The hurricane prediction system developed by the National Oceanographic and Atmospheric Administration’s Geophysical Fluid Dynamics Laboratory (GFDL) has added sophisticated limited area models to the mix of tropical cyclone forecast guidance products. Starting with the 1995 Atlantic hurricane season, their model has run operationally at the National Centers for Environmental Prediction (NCEP) to provide guidance for the National Hurricane Center forecasters (Kurihara et al. 1998). In late May 1996, FNMOC began to use the same basic model to provide guidance to JTWC forecasters.

The purpose of this paper is to describe the operational implementation of the GFDL model at FNMOC and to analyze the performance of the model during the summer and fall of 1996 on tropical cyclones originating in the western North Pacific basin (specifically, the region bordered by equator–50°N; 100°E–180°, hereinafter referred to as WPAC). In addition, it compares the performance of the model to the navy’s other principal tropical cyclone track aid, NOGAPS, and to the official JTWC warnings.

2. Model implementation

The navy implementation of the GFDL model, GFDN, is almost identical to that which runs operationally at NCEP. It is a triple-nested movable mesh model, including initialization, forecast, and diagnostic sections. It has been fully documented in a series of papers, notably Kurihara et al. (1990, 1993, 1995, 1998). Some key features include three computational nests with resolutions of 1°, 1/3°, and 1/6°; convective adjustment; surface fluxes; second-order turbulence; infrared and solar radiation; a bulk subsurface layer; and parameterization of surface features by vegetation type.

The model is initialized from a global analysis and an initialization message, specifying the observed structure of the cyclone. The tropical cyclone component is removed from the global analysis, and replaced by a synthetic vortex generated by an axisymmetric version of the forecast model constrained by the structure indicated by the initialization message. An asymmetric (beta advection) component is also added to the synthetic vortex (Kurihara et al. 1993; Kurihara et al. 1995). Boundary conditions are updated periodically from forecast fields generated by the global forecast model.

GFDN is identical to the NCEP version, except that the analysis section has been modified to use NOGAPS global analyses and forecasts as initial and boundary conditions and a message originated by JTWC as the initialization message. Other changes accommodate the FNMOC operational environment and do not affect the model results.

The strategy for running GFDN is closely tied to JTWC procedures. Whenever one or more tropical cyclones are active within their area of responsibility, JTWC issues a tropical cyclone bogus message (TCBOGUS). This message lists all active tropical cyclones, ordered according to JTWC’s current operational priorities. For each cyclone, the TCBOGUS specifies (among other things) the location, central pressure, radius, and speed of maximum wind, radius, and pressure of the last closed isobar, and (if appropriate) radii of 35- and 50-kt winds. All radii are measured with respect to the cyclone location. The TCBOGUS is valid at the synoptic hour (0000, 0600, 1200, and 1800 UTC) and is issued at least 30 min prior to the hour. This is the primary source of initialization data with which GFDN constrains its synthetic vortex.

A secondary source of initialization data is the official warning JTWC issues during the first 2.5 h following the synoptic hour. This warning includes the current and forecast (to 72 h) positions of each active tropical cyclone. Since the warning is based on later, more thoroughly analyzed data, GFDN will override information from the TCBOGUS with that from the warning, if it is available.

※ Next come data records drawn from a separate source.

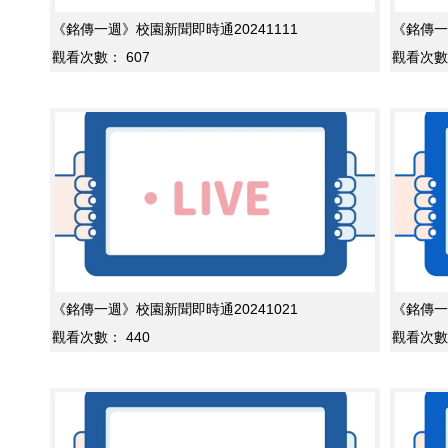
《銘傳一週》校園新聞即時通20241111
《銘傳一
觀看次數：
607
觀看次數
《銘傳一週》校園新聞即時通20241021
《銘傳一
觀看次數：
440
觀看次數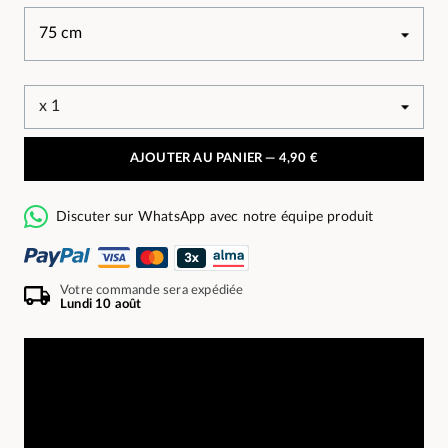
AJOUTER AU PANIER —
4,90 €
Discuter sur WhatsApp avec notre équipe produit
Votre commande sera expédiée
Lundi 10 août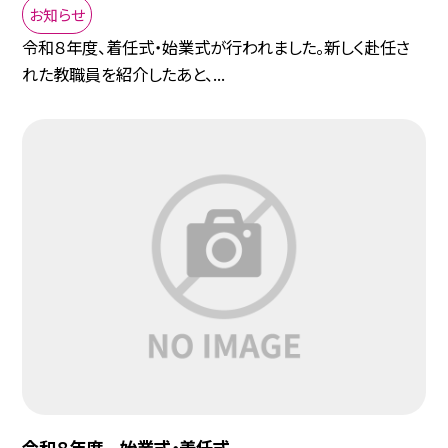
お知らせ
令和８年度、着任式・始業式が行われました。新しく赴任さ
れた教職員を紹介したあと、...
令和８年度 始業式・着任式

Starting 22 May 1996, FNMOC ran GFDN at 0600 and 1800 UTC whenever a TCBOGUS valid at that time included a WPAC tropical cyclone. The model used the TCBOGUS information for the highest priority tropical cyclone and the current (0600/1800 UTC) NOGAPS analyses (available ∼1015/2215 UTC) for initialization and the forecast fields from the previous 0000/1200 UTC NOGAPS for boundary conditions. The GFDN forecasts were available to JTWC by about 1130/2330 UTC, in time for their subsequent 1200/0000 UTC warnings. Beginning 11 September 1996, if the TCBOGUS included more than one WPAC cyclone, the second priority message was used in conjunction with the preliminary (based on limited observations) NOGAPS 0600/1800 UTC analyses (available ∼0745/1945 UTC). The resulting GFDN forecasts were available by about 0845/2045 UTC. This arrangement provided JTWC with numerical forecast guidance for two storms. The late execution time of the first priority forecast gave it the benefit of the additional data available for the NOGAPS analysis from which it was initialized.

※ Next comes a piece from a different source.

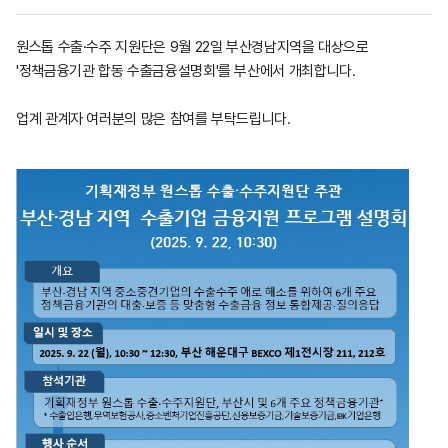
원스톱 수출·수주 지원단은 9월 22일 부산경남지역을 대상으로
'정책금융기관 합동 수출금융설명회'를 부산에서 개최합니다.
업계 관계자 여러분의 많은 참여를 부탁드립니다.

3. 1996 WPAC season overview

The western North Pacific basin was very active during 1996. JTWC issued a total of 883 warnings on 43 different tropical cyclones, one less than the record set in 1964 (JTWC 1997). Table 1 lists the mean forecast position errors at 24, 48, and 72 h for all JTWC WPAC warnings in 1996, and for the 5-yr period 1991–95. The 1996 errors at 48 and 72 h were smaller than those of any other season to date, except for 1994. The variability in tropical cyclone behavior from year to year can lead to misleading interpretations of single season error statistics (Pike and Neumann 1987). A simple correction can be applied to the mean errors by comparing them to those generated by CLIPER (Neumann 1992), a statistical model based on climatology and persistence. JTWC’s skill, as a percentage improvement over CLIPER, is also listed in Table 1. The skill scores suggest that the 1996 forecasts at 48 and 72 h were more skillful than the 5-yr. However, as may be expected with only four degrees of freedom, this increase in skill is significant at only the 60% level according to a Students t-test.

4. Basic GFDN performance

GFDN was initiated 265 times on a total of 31 tropical cyclones during 1996. Two-hundred and ten of these were first priority cases, using the NOGAPS 0600/1800 UTC analyses. The remaining 55 were second priority cases and used the preliminary NOGAPS 0600/1800 UTC analyses. No significant variations were found in the performance of the two sets of forecasts; they are all treated together in the following analysis.

a. Detection ability

One of the first requirements of a tropical cyclone model is that it must depict and maintain existing systems, ideally, for as long as they remain active. By definition, GFDN ran only when a tropical disturbance of at least 13 m s−1 was identified by JTWC. The actual distribution of initial intensity, as specified by the TCBOGUS, is indicated in Table 2, as is the number of cases in which the model was able to track the tropical cyclone for at least 12 h. In general, the 27 initial detection failures were associated with weak systems. In particular, 16 were initialized as tropical depressions. The standard of comparison is the best track position. JTWC issues best track positions for any system of at least tropical depression (13 m s−1) intensity that has not made an extratropical transition. For five cases (three tropical depressions and two tropical storms) JTWC did not issue a best track position 12 h after the initial time, indicating that the system actually dissipated and these were not failures at all. The two missing supertyphoon cases and four of the seven remaining tropical storm cases were actually forecast by the model, but lost due to postprocessing problems. Two of the other three initial tropical storm tracking failures verified with a best track of tropical depression intensity.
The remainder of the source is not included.